Commentary and Background Information
Mosiah 3:5–11. Learning about the Atonement of Jesus Christ
Elder Richard G. Scott of the Quorum of the Twelve Apostles taught that we should seek to understand all we can about the Atonement of Jesus Christ:
“None of us can ever adequately appreciate in mortality the full beneficial consequences of the Atonement.
“There is an imperative need for each of us to strengthen our understanding of the significance of the Atonement of Jesus Christ so that it will become an unshakable foundation upon which to build our lives. As the world becomes more devoid of foundational standards and as honor, virtue, and purity are increasingly cast aside in the pursuit of appetite, our understanding of and faith in the Atonement of Jesus Christ will provide strength and capacity needed for a successful life. It will also bring confidence in times of trial and peace in moments of turmoil.
“I energetically encourage you to establish a personal study plan to better understand and appreciate the incomparable, eternal, infinite consequences of Jesus Christ’s perfect fulfillment of His divinely appointed calling as our Savior and Redeemer. Profound personal pondering of the scriptures accompanied by searching, heartfelt prayer will fortify your understanding of and appreciation for His priceless Atonement. Another powerful way to learn of Jesus Christ and His Atonement is through consistent temple attendance” (“He Lives! All Glory to His Name!” Ensign or Liahona, May 2010, 77).
Mosiah 3:19. The sacrament and becoming a Saint
Elder Quentin L. Cook of the Quorum of the Twelve Apostles explained the link between the sacrament and our efforts to become “a saint through the atonement of Christ the Lord” (Mosiah 3:19):
“Sacrament meeting is the most sacred and holy of all the meetings in the Church. After His Resurrection, the Savior instituted the sacrament among the Nephites. If we are to be His disciples and to be committed members of His Church, we must remember and reverence the sacrament. It allows each of us to express with broken hearts and contrite spirits our willingness to follow the Savior, to repent, and to become a Saint through the Atonement of Christ” (“We Follow Jesus Christ,” Ensign or Liahona, May 2010, 84).
Supplemental Teaching Idea
Mosiah 3:23–26. Partaking of the sacrament reminds us of the Atonement
The lesson concludes with a discussion about the unrepentant eventually drinking from “the cup of the wrath of God” (see Mosiah 3:23–26) and the Savior being willing to “drink the bitter cup” for us (see D&C 19:16–19).
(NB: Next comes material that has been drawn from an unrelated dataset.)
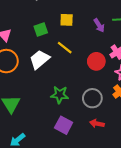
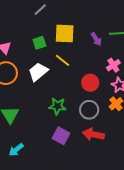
yellow square: (67, 20) -> (65, 33), size x1.5
red circle: (96, 61) -> (90, 83), moved
red arrow: (97, 124) -> (93, 134), size x1.5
As part of this discussion, ask a student to read Doctrine and Covenants 20:78–79 aloud.
How does this passage relate to Mosiah 3:26 and D&C 19:18? (Ensure that students understand that the sacrament cup that we take each week is a reminder of the Savior’s suffering for us—the bitter cup He drank—and a reminder of the blessings we receive through His Atonement as we keep our covenants.)